Worst December Since the Great Depression? There Is More To The Story

Worst December Since the Great Depression? There Is More To The Story

If you have been following the markets or the news, you have undoubtedly seen the common drumbeat that the stock market is poised to have its worst December since the Great Depression.  That doesn’t sound good.  We thought we should dig into the numbers a bit to find out how bad this really is.  First, the articles are right.  The S&P 500, with about three hours left until the end of trading on December 31, 2018, is showing a -9.6% loss for the month.  That would rank as the second-worst December ever.  The articles don’t tell you that anything more than a -5.8% loss would be able to grab the same headline (the worst loss in December, not occurring during the Great Depression, was -5.8% in 2002).  I’m not saying a -5.8% loss isn’t terrible, but I’m not sure it’s in the same category as a headline of “worst since the Great Depression.”

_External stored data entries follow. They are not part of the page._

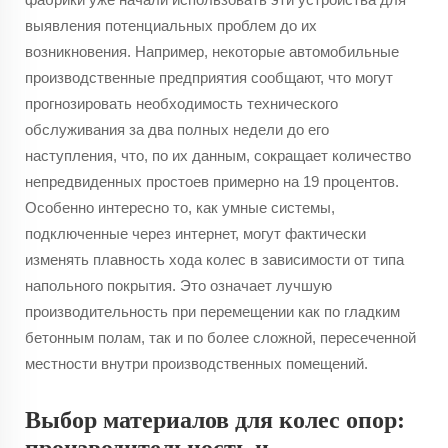
выявления потенциальных проблем до их
возникновения. Например, некоторые автомобильные
производственные предприятия сообщают, что могут
прогнозировать необходимость технического
обслуживания за два полных недели до его
наступления, что, по их данным, сокращает количество
непредвиденных простоев примерно на 19 процентов.
Особенно интересно то, как умные системы,
подключенные через интернет, могут фактически
изменять плавность хода колес в зависимости от типа
напольного покрытия. Это означает лучшую
производительность при перемещении как по гладким
бетонным полам, так и по более сложной, пересеченной
местности внутри производственных помещений.
Выбор материалов для колес опор:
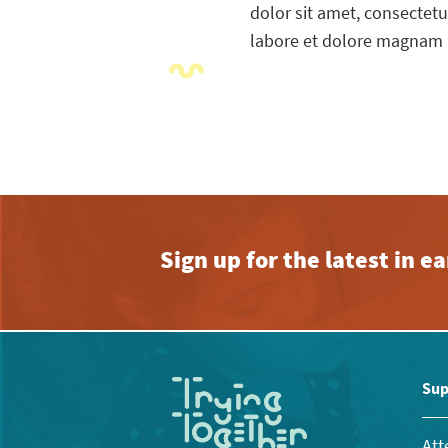
dolor sit amet, consectet
labore et dolore magnam 
Sign up for the latest in 
Sup
Att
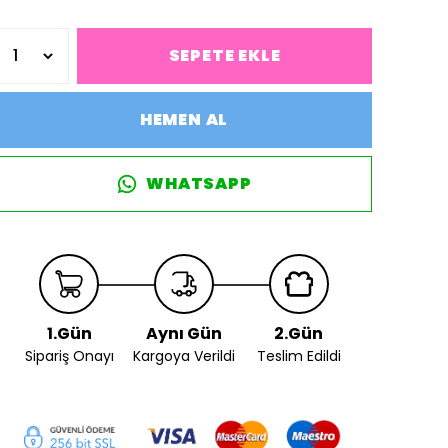
SEPETE EKLE
HEMEN AL
WHATSAPP
1.Gün
Aynı Gün
2.Gün
Sipariş Onayı
Kargoya Verildi
Teslim Edildi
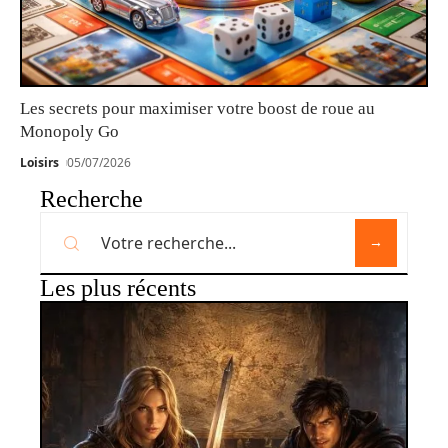
Les secrets pour maximiser votre boost de roue au
Monopoly Go
Loisirs
05/07/2026
Recherche
Les plus récents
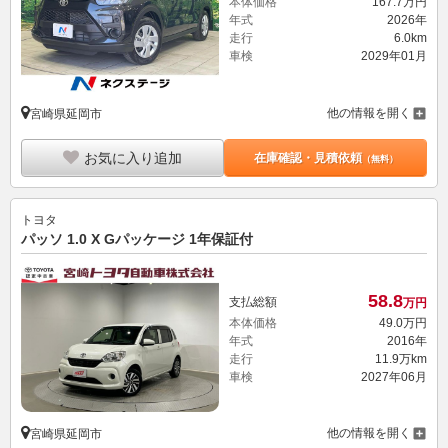
本体価格
167.
7
万円
年式
2026年
走行
6.0km
車検
2029年01月
他の情報を開く
宮崎県延岡市
お気に入り追加
在庫確認・見積依頼
（無料）
トヨタ
パッソ 1.0 X Gパッケージ 1年保証付
58.
8
支払総額
万円
本体価格
49.
0
万円
年式
2016年
走行
11.9万km
車検
2027年06月
他の情報を開く
宮崎県延岡市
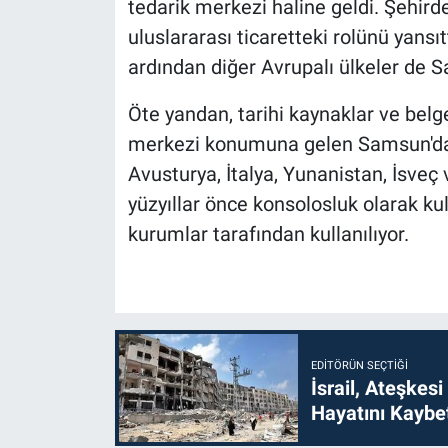
tedarik merkezi haline geldi. Şehir
uluslararası ticaretteki rolünü yansı
ardından diğer Avrupalı ülkeler de S
Öte yandan, tarihi kaynaklar ve belg
merkezi konumuna gelen Samsun'da İ
Avusturya, İtalya, Yunanistan, İsveç
yüzyıllar önce konsolosluk olarak kul
kurumlar tarafından kullanılıyor.
EDITÖRÜN SEÇTIĞI
İsrail, Ateşkesi
Hayatını Kaybet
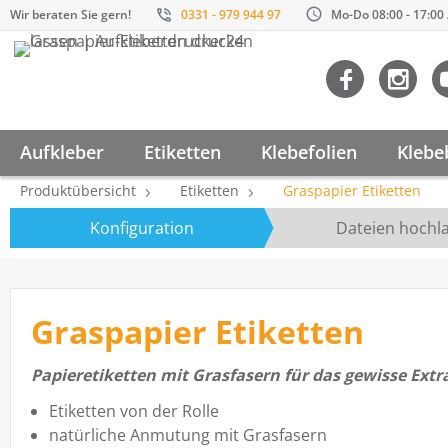
Wir beraten Sie gern!
0331 - 979 944 97
Mo-Do 08:00 - 17:00 /
Aufkleber
Etiketten
Klebefolien
Klebe
Produktübersicht
Etiketten
Graspapier Etiketten
Konfiguration
Dateien hochl
Graspapier Etiketten
Papieretiketten mit Grasfasern für das gewisse Extr
Etiketten von der Rolle
natürliche Anmutung mit Grasfasern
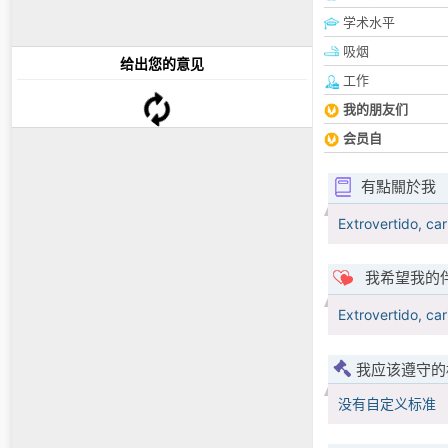
学术水平
吸烟
给出您的意见
工作
我的朋友们
会员自
有點關於我
Extrovertido, ca
我希望我的
Extrovertido, ca
我应该遵守的
没有自定义标准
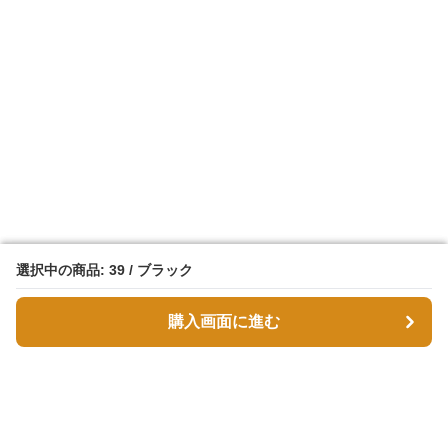
選択中の商品: 39 / ブラック
選択中の商品: 39 / ブラック
購入画面に進む
購入画面に進む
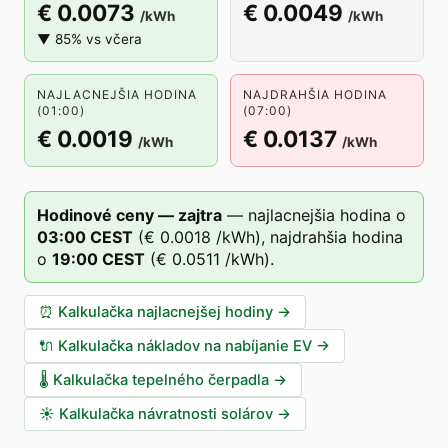
€ 0.0073
€ 0.0049
/kWh
/kWh
▼ 85% vs včera
NAJLACNEJŠIA HODINA
NAJDRAHŠIA HODINA
(01:00)
(07:00)
€ 0.0019
€ 0.0137
/kWh
/kWh
Hodinové ceny — zajtra
—
najlacnejšia hodina o
03
:00
CEST
(
€ 0.0018
/kWh),
najdrahšia hodina
o
19
:00
CEST
(
€ 0.0511
/kWh).
⏰
Kalkulačka najlacnejšej hodiny
→
🔌
Kalkulačka nákladov na nabíjanie EV
→
🌡️
Kalkulačka tepelného čerpadla
→
☀️
Kalkulačka návratnosti solárov
→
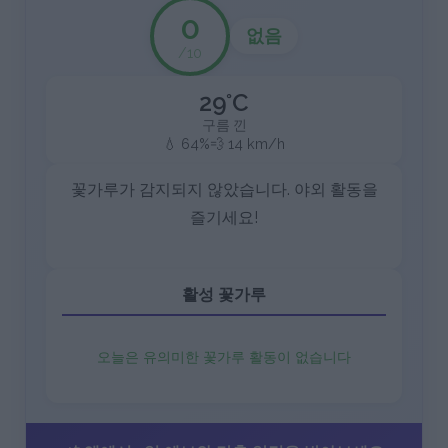
0
없음
/10
29°C
구름 낀
💧 64%
💨 14 km/h
꽃가루가 감지되지 않았습니다. 야외 활동을
즐기세요!
활성 꽃가루
오늘은 유의미한 꽃가루 활동이 없습니다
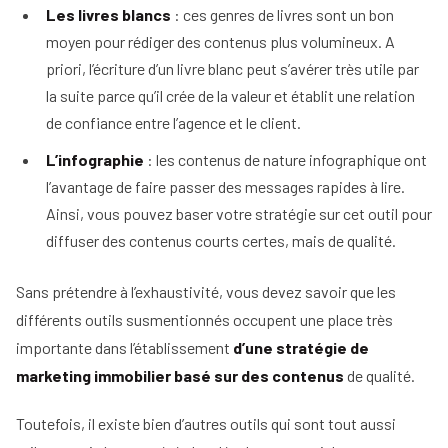
Les livres blancs
: ces genres de livres sont un bon
moyen pour rédiger des contenus plus volumineux. A
priori, l’écriture d’un livre blanc peut s’avérer très utile par
la suite parce qu’il crée de la valeur et établit une relation
de confiance entre l’agence et le client.
L’infographie
: les contenus de nature infographique ont
l’avantage de faire passer des messages rapides à lire.
Ainsi, vous pouvez baser votre stratégie sur cet outil pour
diffuser des contenus courts certes, mais de qualité.
Sans prétendre à l’exhaustivité, vous devez savoir que les
différents outils susmentionnés occupent une place très
importante dans l’établissement
d’une stratégie de
marketing immobilier basé sur des contenus
de qualité.
Toutefois, il existe bien d’autres outils qui sont tout aussi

When we look at all months (not just December), the current loss in the S&P 500 doesn’t even rank in the top 20 worst losses.  In fact, as it stands now, it is #29, putting it in the worst 2.5% of months since 1926.  Unfortunately, while this is unpleasant, it is not outside the realm of normal.  Based on history, we would expect to see a month like December about once every 3.5 years.  While we consider all the statistics, here are what some of the key takeaways are:

  • It doesn’t matter too much– unless you have all your money in stocks and need to cash it in immediately, the market’s monthly gyrations don’t matter too much. Time IN the market matters, and those who have 5 or 10 years before they need to touch their stock investments have a very high probability of seeing gains from these levels.
  • Diversification helped– while US stocks were hit hard in December, International Stocks (-6.3%), Emerging Market Stocks (-4.7%), and Bonds (+1.5%) all lessened the blow. Being diversified may not have generated a positive return, but it certainly smoothed out your ride during a tough month.
  • News headlines sell– newspapers and media outlets are not paid based on subscription sales and eyeballs on their websites. Think if they wrote, “Stock Market on Pace for 29thWorst Monthly Loss on Record”.  No one would read the article.  As you are reading any analysis, you should always ask yourself, does the author have a bias?  He/she almost always does.  Media is trying to get your eyeballs; stock managers want you to be optimistic and buy their fund, bond managers want you to be pessimistic and buy their fund.  Independent advisors are probably one of the only sources of news/commentary that tends to be thinking about the client’s interest.

We wish all of you a pleased holiday and a prosperous New Year!

Information contained herein has been obtained from sources considered reliable, but its accuracy and completeness are not guaranteed. It is not intended as the primary basis for financial planning or investment decisions and should not be construed as advice meeting the particular investment needs of any investor. This material has been prepared for information purposes only and is not a solicitation or an offer to buy any security or instrument or to participate in any trading strategy. Past performance is no guarantee of future results.